ARM is the future for sure, the west will be seething. Nintendo is using an UNDERCLOCKED Nvidia tablet from 2014 as their main console and getting amazing results from it. As more developers move towards ARM platforms because of the apple jump, we're gonna start seeing X86 fall.

[-] aaaaaaadjsf@hexbear.net 15 points 1 year ago

I think you mean hyperthreading. Multi threading has been a thing on ARM mobile chips forever. It being based on server architecture has advantages like that, but also disadvantages in terms of thermals and efficiency at higher clock speeds. (It only clocks up to 2.6GHz, and energy efficiency and thermals really suffer at that clock speed). It has the largest vapour chamber I've seen on a phone, the size of the entire screen. Single core performance being right in between the 865 and 888 is still highly impressive. Less efficient than the 865, which was made on the older TSMC process, but more efficient than the 888 and 8 gen 1, which was on Samsungs process. The 8+ gen 1 and 8 gen 2 blow it out if the water on efficiency and raw power with the new TSMC process, but that's to be expected.

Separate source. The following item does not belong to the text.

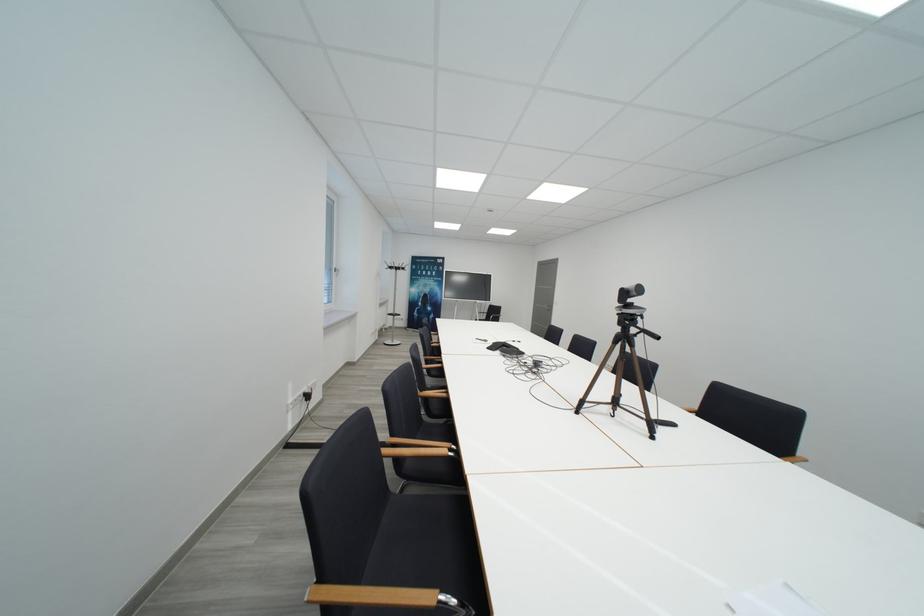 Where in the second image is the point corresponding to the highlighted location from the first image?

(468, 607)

ARM GPUs are a whole different ballgame compared to desktop GPUs. Raw numbers and benchmarks aren't always the best to compare performance because of different levels of driver support for certain features. There's the Mali approach, which treats the GPU and CPU as an APU with its approach, and has poor driver implementation of features such as dual source blending. Then you get Adreno, which goes for a more traditional approach in having the GPU and CPU more seperate, and has much better implementation on the driver side of things. This is why it's always recommended to go for an Adreno GPU in GPU bound tasks on Android, like high performance game emulation (think PS2 games at 1080p or higher resolution) or maxing out genshin impact. I think Apple ARM GPUs are still based off of what PowerVR did back in the day, and PowerVR made very good ARM GPUs. Such as the ones in the early iPads, and the Samsung Galaxy S4 international model.

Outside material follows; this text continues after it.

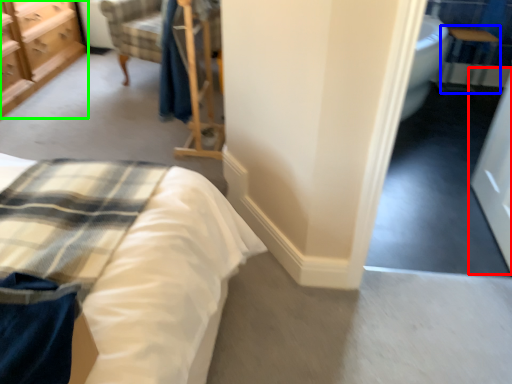 Question: Estimate the real-world distances between objects in this image. Which object is farther from screen door (highlighted by a red box), table (highlighted by a blue box) or chest of drawers (highlighted by a green box)?

Choices:
 (A) table
 (B) chest of drawers

Answer: (B)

It's positive that Huawei have gone for their own GPU implementation, Mali keeps dropping the ball, and Adreno needs competition. As for how it works in intensive real world tasks, only time will tell.

The less said about tensor, the better. It's not even a Google design, it's years old Samsung designs that even Samsung ditched. Purely a stop gap measure until Google can actually make their own chips.

[-] RuthlessCriticism@hexbear.net 11 points 1 year ago

Huawei's Ascend AI processors are actually quite good. They were arguably world leading before the sanctions. There are lots of others but so far they are a big mediocre group without real standouts.

[-] Wheaties@hexbear.net 6 points 1 year ago

So what's an AI chip? Is it sort of like how graphics chips are specially made for graphing calculations? But for running, like, several tables of nodes?